OBJECTIVES: The effect of irrigation time on the antimicrobial efficacy of an apical negative pressure irrigation system was examined in vitro, followed by validation of the antimicrobial effect in vivo using the identified optimal irrigation time. METHODS: For the in vitro experiment, 44 extracted premolars were decoronated, instrumented, autoclaved and inoculated with Enterococcus faecalis (ATCC 29212) for 21 days. Four teeth were used as positive control, without irrigation.
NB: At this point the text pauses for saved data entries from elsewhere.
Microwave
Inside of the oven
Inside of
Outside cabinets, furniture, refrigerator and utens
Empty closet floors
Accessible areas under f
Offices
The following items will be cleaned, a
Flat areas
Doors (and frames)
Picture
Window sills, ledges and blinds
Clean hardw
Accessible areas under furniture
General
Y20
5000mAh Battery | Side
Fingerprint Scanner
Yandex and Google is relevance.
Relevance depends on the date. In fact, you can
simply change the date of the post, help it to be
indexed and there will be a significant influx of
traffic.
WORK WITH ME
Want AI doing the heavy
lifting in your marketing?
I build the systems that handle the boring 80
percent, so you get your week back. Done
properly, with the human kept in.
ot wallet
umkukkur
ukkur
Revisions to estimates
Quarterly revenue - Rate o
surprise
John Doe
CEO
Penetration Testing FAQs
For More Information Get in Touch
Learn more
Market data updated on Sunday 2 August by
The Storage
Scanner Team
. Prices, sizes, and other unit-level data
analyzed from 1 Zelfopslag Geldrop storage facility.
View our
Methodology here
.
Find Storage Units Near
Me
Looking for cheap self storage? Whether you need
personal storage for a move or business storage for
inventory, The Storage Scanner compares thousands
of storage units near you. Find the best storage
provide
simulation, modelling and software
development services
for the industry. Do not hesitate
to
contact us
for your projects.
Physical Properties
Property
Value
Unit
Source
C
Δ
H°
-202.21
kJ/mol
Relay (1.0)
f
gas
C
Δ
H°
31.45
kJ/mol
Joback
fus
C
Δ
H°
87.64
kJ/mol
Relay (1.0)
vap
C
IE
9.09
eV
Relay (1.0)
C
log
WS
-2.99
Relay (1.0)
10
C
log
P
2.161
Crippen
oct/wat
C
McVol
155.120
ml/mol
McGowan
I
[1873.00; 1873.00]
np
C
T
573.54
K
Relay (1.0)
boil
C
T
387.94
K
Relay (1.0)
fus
Each of the remaining 40 teeth was irrigated with 2.5% NaOCl, delivered via the EndoVac MacroCannula for 10 s, and subsequently via the EndoVac MicroCannula for 15, 30, 45, 60 or 90 s per canal, respectively (N = 8). After irrigation, microbial samples were collected, transferred to BHI broth and incubated for counting of bacterial colony forming units (CFUs). Based on the in vitro results, 8.25% NaOCl was delivered via the EndoVac MicroCannula for 60 s, during root canal treatment of 20 human subjects presented with apical periodontitis. Microbial samples retrieved in vivo prior to canal instrumentation (S0), after chemomechanical debridement (S1) and after irrigation with EndoVac (S2) were cultured in an anaerobic chamber for 7 days for CFU evaluation. RESULTS: Compared with the control, irrigation significantly reduced bacterial populations (p < .05). Irrigation delivery via the EndoVac demonstrated improved antibacterial efficacy with increased irrigation time (p < .05). Samples retrieved from canals after NaOCl delivery in vivo with the EndoVac for 60 s were all culture-negative. CONCLUSIONS: Microbial elimination may be achieved with 8.25% NaOCl delivered via the EndoVac apical negative pressure irrigation device for 60 s. CLINICAL SIGNIFICANCE: With the use of the EndoVac apical negative pressure irrigant delivery system, optimal elimination of the intracanal bacterial load can only be achieved when sodium hypochlorite is delivered via the MicroCannula for at least 60 s per canal. Published by Elsevier Ltd.